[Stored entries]
┄┄┄┄┄┄┄┄┄┄┄┄┄┄┄┄┄┄┄┄
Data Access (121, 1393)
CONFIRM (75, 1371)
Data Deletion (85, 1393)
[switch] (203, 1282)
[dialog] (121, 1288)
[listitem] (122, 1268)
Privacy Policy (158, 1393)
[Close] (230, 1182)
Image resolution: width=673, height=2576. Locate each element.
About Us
┄┄┄┄┄┄┄┄┄┄┄┄┄┄┄┄┄┄┄┄
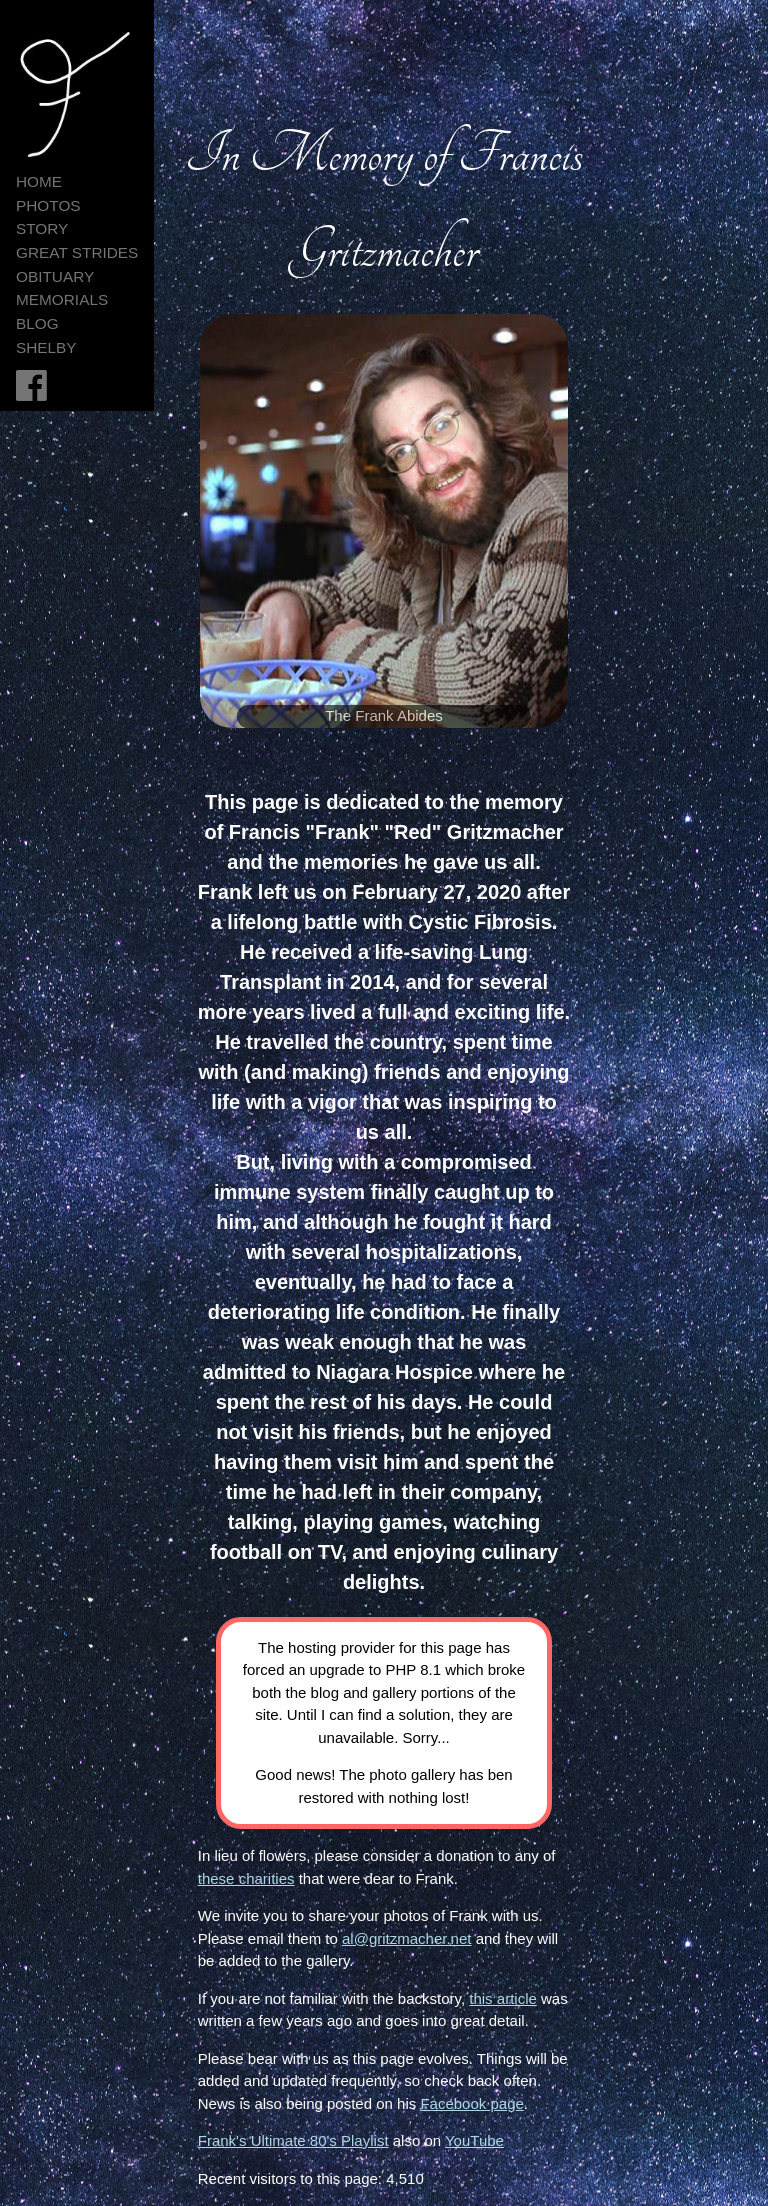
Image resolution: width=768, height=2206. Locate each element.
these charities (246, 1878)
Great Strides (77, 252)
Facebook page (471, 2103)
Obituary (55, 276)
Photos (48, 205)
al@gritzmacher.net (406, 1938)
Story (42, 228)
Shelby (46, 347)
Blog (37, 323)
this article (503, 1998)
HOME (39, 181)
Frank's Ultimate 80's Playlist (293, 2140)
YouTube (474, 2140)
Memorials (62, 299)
┄┄┄┄┄┄┄┄┄┄┄┄┄┄┄┄┄┄┄┄
■ WHAT IS EXPECTED ■
Once the line with "Photos (48, 205)" is found in the records above, print exactly that line and every line after it through the line with "Memorials (62, 299)".

■ WRITTEN SOLUTION ■
Photos (48, 205)
al@gritzmacher.net (406, 1938)
Story (42, 228)
Shelby (46, 347)
Blog (37, 323)
this article (503, 1998)
HOME (39, 181)
Frank's Ultimate 80's Playlist (293, 2140)
YouTube (474, 2140)
Memorials (62, 299)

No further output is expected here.